Emphasis on depart from equality of appearance.
I tend to agree with the overall conceptual framework.

But I must agree with Troy that we should not treat CAMs as a godsend because, as Troy pointed out, there is no per-pixel solution. I also don’t think that we actually have a problem. We do not need to ‘pre-perceive’ the image for the viewer.
We just need a transform which allows us to do our work with ‘a bit of abstraction’ to the final explicit display technology (try to choose my words carefully here), so we can modify it easily to be reproduced on displays with slightly different capabilities.
Especially the CAMs derived with no requirements for image rendering should be taken with an extra portion of grain of salt. They were never intended to be used in the context we are using them for.

Lightness

It is naive to think we can calculate lightness or anything remotely close to that without a big ‘scene understanding’ model in the background. And we are years away from tackling that (but things are progressing quickly lately). The best summary I know is from Paradiso ‘Illuminating the dark corners’. It is just three pages.
https://www.cell.com/action/showPdf?pii=S0960-9822(99)00249-3

Brightness and Luminance is useless or even misleading in my eyes.
At best, we can calculate a proxy of achromatic. But then it needs to be simple and robust and not suggest some arbitrary weights up to the sixth decimal place resulting from fitting exercises. That is nonsense in my eyes. Also, complex models that make our lives harder are not helping us in the end.
That all applies to all other colour-appearance scales.

Inversion

I agree 100% with Troy. The desire for invertibility comes from those who want to avoid using the process in the first place. It is a naive wish, chasing rainbows, an daydream of an unrealistic utopia. It is seductive and leads to the wrong working paradigm and bad habits.
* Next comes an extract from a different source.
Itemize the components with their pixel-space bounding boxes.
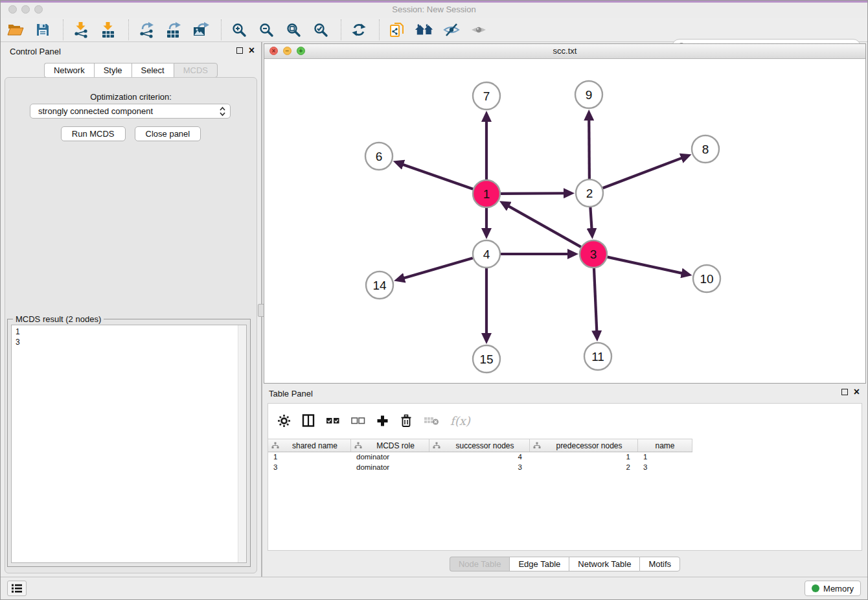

We can use some considerations from CAMs to guide us, but if we see that we are adding duct tape on top of duct tape to fix something somewhere, we went too far.

Flexiblity

I cannot resist restating that a good DRT is one you can swap for another.

Alexander_Forsythe · May 8, 2023, 8:40pm

Even CIELAB, at times, has been referred to as a color appearance model.

CAMs … no, though we are hardly the first to try. (Eg Windows Color System circa 2002)

There are real use cases requiring an inverse including bringing output referred material into the system. Not everyone needing an inverse is just trying to avoid the process.

Troy_James_Sobotka · May 9, 2023, 5:14pm

I’d be all to happy to blame you, but sadly I cannot here.

ZCAM surely wasn’t you, but perhaps “inspired” by the idea that Filmlight has something they labeled a “CAM”.

He was also the knucklehead trying to sell folks that it could be done using a discrete sample model, despite glaring evidence to the contrary. I’m sure he ran away with his bag too.

This is seductive wishing on Hunt’s part, cleaving to Hunt forcing a humanist vantage on things. I promise that no where in any of the Bartleson papers, nor MacAdam, is this “sun-tanned” nonsense present. At least not in any of the papers I’ve read on the subject from them. Perhaps I overlooked it.

The reason this is nonsense in my mind is that it appears Hunt has already made his mind up. MacAdam and Bartleson don’t forward such hypotheses laden things in their cited works. If anything, they simply point out the confusing nature of the phenomena. In fact, as a counterpoint, Bartleson makes a few astute observations, clearly aware of the receptive field of the picture-text. For example:

In the case of the present experiment, for example, there was only one very simple image configuration: a simple portrait. Undoubtedly, more complex images, smaller areas of flesh, variations in viewing and adaptation conditions, and variations in the luminances and chromaticities of surrounding image areas, to name only a few factors, will exhibit an influence on the choice of optimum flesh reproduction.^12

Where I think Hunt grossly fails is in his reduction of spatiotemporal articulated regions to a singular quality. For example, in MacAdam’s work, he notes specifically:

On the other hand, when the print of the highest acceptance is masked and compared with the original subject, it seems quite pale.^3

The “pale” flies in the face of Hunt’s attempt at imbuing the preference toward the “sun-tanned” nonsense.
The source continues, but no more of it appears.